Project

General

Profile

Actions

Bug #40053

closed

ceph-mgr 13.2.4 fails to start with "auth_reply(proto 2 -22 (22) Invalid argument)"

Added by Randall Smith almost 5 years ago. Updated almost 5 years ago.

Status:
Closed
Priority:
Normal
Assignee:
-
Category:
-
Target version:
-
% Done:

0%

Source:
Tags:
Backport:
Regression:
No
Severity:
2 - major
Reviewed:
Affected Versions:
ceph-qa-suite:
Pull request ID:
Crash signature (v1):
Crash signature (v2):

Description

I have luminous cluster that I am attempting to upgrade to mimic. Prior to the upgrade, the mgrs were connecting just fine. Following the upgrade guide I upgrade the monitors to mimic first. That upgrade went fine. Next I attempted to upgrade the mgrs. Unfortunately, the upgraded mgrs fail to connect.

I started with 13.2.2 and have attempted versions up to 13.2.4. There has been no change in behavior between versions.

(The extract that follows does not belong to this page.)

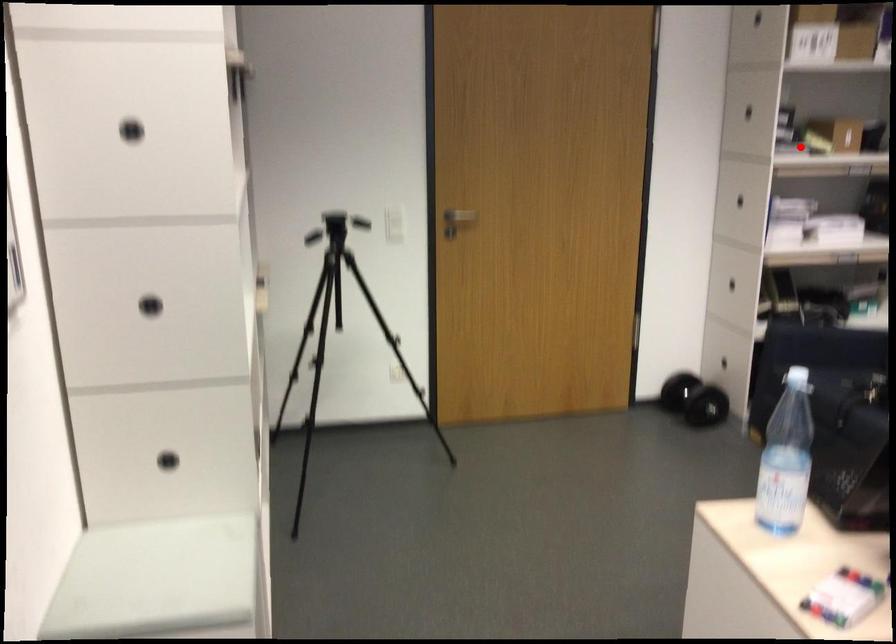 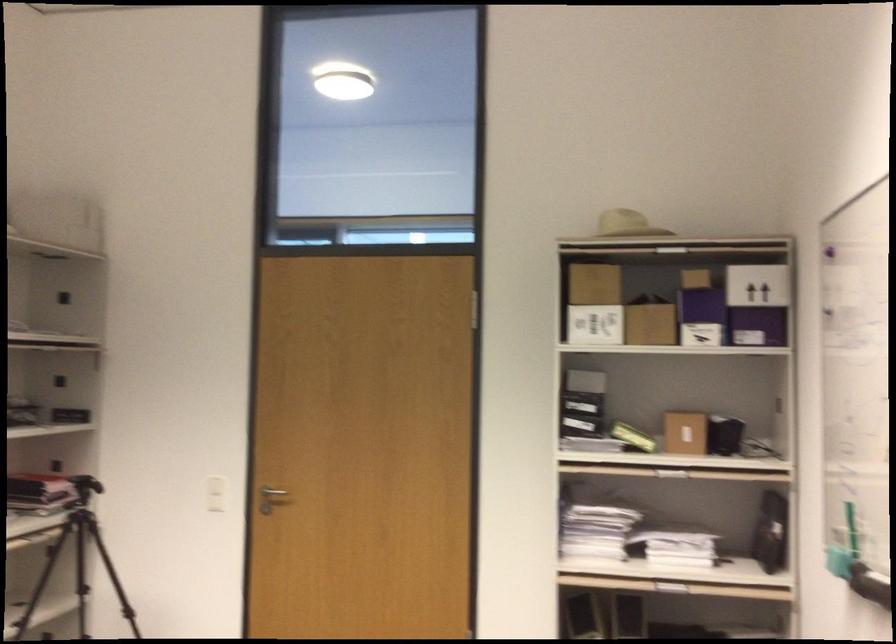 Question: I am providing you with two images of the same scene from different viewpoints. A red point is shown in image1. For the corresponding object point in image2, is it positioned nearer or farther from the camera?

I've attached the output of /usr/bin/ceph-mgr --cluster ceph --id 8 -d --debug_ms 20 and what I believe is the relevant portion of the monitor log (collected with debug_ms = 10/10).

I have been working this problem at the ceph-users list (http://lists.ceph.com/pipermail/ceph-users-ceph.com/2019-January/032099.html) but have been unable to make progress.

The log messages have been posted as part of issue #37835.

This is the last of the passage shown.